Extracted page text data:
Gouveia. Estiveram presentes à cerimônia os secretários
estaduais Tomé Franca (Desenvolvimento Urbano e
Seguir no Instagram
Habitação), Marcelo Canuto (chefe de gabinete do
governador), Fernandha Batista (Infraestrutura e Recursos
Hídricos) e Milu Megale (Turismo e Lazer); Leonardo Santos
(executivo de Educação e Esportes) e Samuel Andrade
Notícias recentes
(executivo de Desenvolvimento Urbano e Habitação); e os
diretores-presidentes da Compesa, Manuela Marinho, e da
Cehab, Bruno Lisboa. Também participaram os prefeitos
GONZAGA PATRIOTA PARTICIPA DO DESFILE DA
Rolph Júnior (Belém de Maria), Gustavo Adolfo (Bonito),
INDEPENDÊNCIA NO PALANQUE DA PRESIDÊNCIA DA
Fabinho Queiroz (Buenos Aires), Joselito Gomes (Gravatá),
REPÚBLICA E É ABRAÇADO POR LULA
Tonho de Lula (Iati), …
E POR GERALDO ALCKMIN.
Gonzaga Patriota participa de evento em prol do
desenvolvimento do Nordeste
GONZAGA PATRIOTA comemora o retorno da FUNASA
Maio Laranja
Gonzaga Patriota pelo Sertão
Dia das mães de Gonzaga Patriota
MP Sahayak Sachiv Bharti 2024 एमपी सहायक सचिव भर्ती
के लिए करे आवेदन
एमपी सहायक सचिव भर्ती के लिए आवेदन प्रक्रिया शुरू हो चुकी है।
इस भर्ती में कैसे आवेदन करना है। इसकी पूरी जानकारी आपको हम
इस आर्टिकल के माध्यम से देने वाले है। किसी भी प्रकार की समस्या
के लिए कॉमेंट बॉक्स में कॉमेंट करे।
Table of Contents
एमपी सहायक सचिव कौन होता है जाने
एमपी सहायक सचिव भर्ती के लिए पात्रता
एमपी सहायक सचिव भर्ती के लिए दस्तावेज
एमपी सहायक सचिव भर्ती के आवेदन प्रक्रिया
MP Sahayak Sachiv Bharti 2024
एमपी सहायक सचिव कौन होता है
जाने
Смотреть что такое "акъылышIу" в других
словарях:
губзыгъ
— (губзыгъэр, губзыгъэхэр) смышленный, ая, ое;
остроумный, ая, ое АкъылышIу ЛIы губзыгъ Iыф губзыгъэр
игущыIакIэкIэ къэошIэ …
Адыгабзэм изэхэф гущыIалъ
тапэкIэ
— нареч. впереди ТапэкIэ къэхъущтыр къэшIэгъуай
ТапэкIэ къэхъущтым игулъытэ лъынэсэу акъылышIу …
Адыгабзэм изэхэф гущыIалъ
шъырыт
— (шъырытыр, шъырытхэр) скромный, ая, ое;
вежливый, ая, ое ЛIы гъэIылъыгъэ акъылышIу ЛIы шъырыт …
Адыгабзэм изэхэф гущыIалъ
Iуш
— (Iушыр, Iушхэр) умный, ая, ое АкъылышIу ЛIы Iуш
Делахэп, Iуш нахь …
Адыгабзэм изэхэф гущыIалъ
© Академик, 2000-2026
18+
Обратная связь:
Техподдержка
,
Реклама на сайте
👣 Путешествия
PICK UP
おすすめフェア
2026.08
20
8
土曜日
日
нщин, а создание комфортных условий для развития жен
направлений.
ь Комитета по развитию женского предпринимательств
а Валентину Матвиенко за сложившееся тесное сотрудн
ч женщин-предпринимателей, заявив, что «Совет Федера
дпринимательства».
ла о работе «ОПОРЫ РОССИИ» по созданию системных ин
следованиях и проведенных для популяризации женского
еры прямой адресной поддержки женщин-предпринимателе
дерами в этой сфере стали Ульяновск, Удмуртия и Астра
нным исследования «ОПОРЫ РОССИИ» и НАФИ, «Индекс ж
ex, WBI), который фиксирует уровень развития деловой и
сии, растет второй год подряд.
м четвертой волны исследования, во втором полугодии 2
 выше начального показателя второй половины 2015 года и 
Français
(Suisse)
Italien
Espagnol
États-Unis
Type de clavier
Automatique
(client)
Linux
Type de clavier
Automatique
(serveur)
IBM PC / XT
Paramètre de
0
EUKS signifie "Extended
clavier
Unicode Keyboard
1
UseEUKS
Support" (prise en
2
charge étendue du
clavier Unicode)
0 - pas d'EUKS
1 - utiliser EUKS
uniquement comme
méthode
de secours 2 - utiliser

## TASK
An exact copy of every record is needed.

## ANSWER FOR THIS EXERCISE
Gouveia. Estiveram presentes à cerimônia os secretários
estaduais Tomé Franca (Desenvolvimento Urbano e
Seguir no Instagram
Habitação), Marcelo Canuto (chefe de gabinete do
governador), Fernandha Batista (Infraestrutura e Recursos
Hídricos) e Milu Megale (Turismo e Lazer); Leonardo Santos
(executivo de Educação e Esportes) e Samuel Andrade
Notícias recentes
(executivo de Desenvolvimento Urbano e Habitação); e os
diretores-presidentes da Compesa, Manuela Marinho, e da
Cehab, Bruno Lisboa. Também participaram os prefeitos
GONZAGA PATRIOTA PARTICIPA DO DESFILE DA
Rolph Júnior (Belém de Maria), Gustavo Adolfo (Bonito),
INDEPENDÊNCIA NO PALANQUE DA PRESIDÊNCIA DA
Fabinho Queiroz (Buenos Aires), Joselito Gomes (Gravatá),
REPÚBLICA E É ABRAÇADO POR LULA
Tonho de Lula (Iati), …
E POR GERALDO ALCKMIN.
Gonzaga Patriota participa de evento em prol do
desenvolvimento do Nordeste
GONZAGA PATRIOTA comemora o retorno da FUNASA
Maio Laranja
Gonzaga Patriota pelo Sertão
Dia das mães de Gonzaga Patriota
MP Sahayak Sachiv Bharti 2024 एमपी सहायक सचिव भर्ती
के लिए करे आवेदन
एमपी सहायक सचिव भर्ती के लिए आवेदन प्रक्रिया शुरू हो चुकी है।
इस भर्ती में कैसे आवेदन करना है। इसकी पूरी जानकारी आपको हम
इस आर्टिकल के माध्यम से देने वाले है। किसी भी प्रकार की समस्या
के लिए कॉमेंट बॉक्स में कॉमेंट करे।
Table of Contents
एमपी सहायक सचिव कौन होता है जाने
एमपी सहायक सचिव भर्ती के लिए पात्रता
एमपी सहायक सचिव भर्ती के लिए दस्तावेज
एमपी सहायक सचिव भर्ती के आवेदन प्रक्रिया
MP Sahayak Sachiv Bharti 2024
एमपी सहायक सचिव कौन होता है
जाने
Смотреть что такое "акъылышIу" в других
словарях:
губзыгъ
— (губзыгъэр, губзыгъэхэр) смышленный, ая, ое;
остроумный, ая, ое АкъылышIу ЛIы губзыгъ Iыф губзыгъэр
игущыIакIэкIэ къэошIэ …
Адыгабзэм изэхэф гущыIалъ
тапэкIэ
— нареч. впереди ТапэкIэ къэхъущтыр къэшIэгъуай
ТапэкIэ къэхъущтым игулъытэ лъынэсэу акъылышIу …
Адыгабзэм изэхэф гущыIалъ
шъырыт
— (шъырытыр, шъырытхэр) скромный, ая, ое;
вежливый, ая, ое ЛIы гъэIылъыгъэ акъылышIу ЛIы шъырыт …
Адыгабзэм изэхэф гущыIалъ
Iуш
— (Iушыр, Iушхэр) умный, ая, ое АкъылышIу ЛIы Iуш
Делахэп, Iуш нахь …
Адыгабзэм изэхэф гущыIалъ
© Академик, 2000-2026
18+
Обратная связь:
Техподдержка
,
Реклама на сайте
👣 Путешествия
PICK UP
おすすめフェア
2026.08
20
8
土曜日
日
нщин, а создание комфортных условий для развития жен
направлений.
ь Комитета по развитию женского предпринимательств
а Валентину Матвиенко за сложившееся тесное сотрудн
ч женщин-предпринимателей, заявив, что «Совет Федера
дпринимательства».
ла о работе «ОПОРЫ РОССИИ» по созданию системных ин
следованиях и проведенных для популяризации женского
еры прямой адресной поддержки женщин-предпринимателе
дерами в этой сфере стали Ульяновск, Удмуртия и Астра
нным исследования «ОПОРЫ РОССИИ» и НАФИ, «Индекс ж
ex, WBI), который фиксирует уровень развития деловой и
сии, растет второй год подряд.
м четвертой волны исследования, во втором полугодии 2
 выше начального показателя второй половины 2015 года и 
Français
(Suisse)
Italien
Espagnol
États-Unis
Type de clavier
Automatique
(client)
Linux
Type de clavier
Automatique
(serveur)
IBM PC / XT
Paramètre de
0
EUKS signifie "Extended
clavier
Unicode Keyboard
1
UseEUKS
Support" (prise en
2
charge étendue du
clavier Unicode)
0 - pas d'EUKS
1 - utiliser EUKS
uniquement comme
méthode
de secours 2 - utiliser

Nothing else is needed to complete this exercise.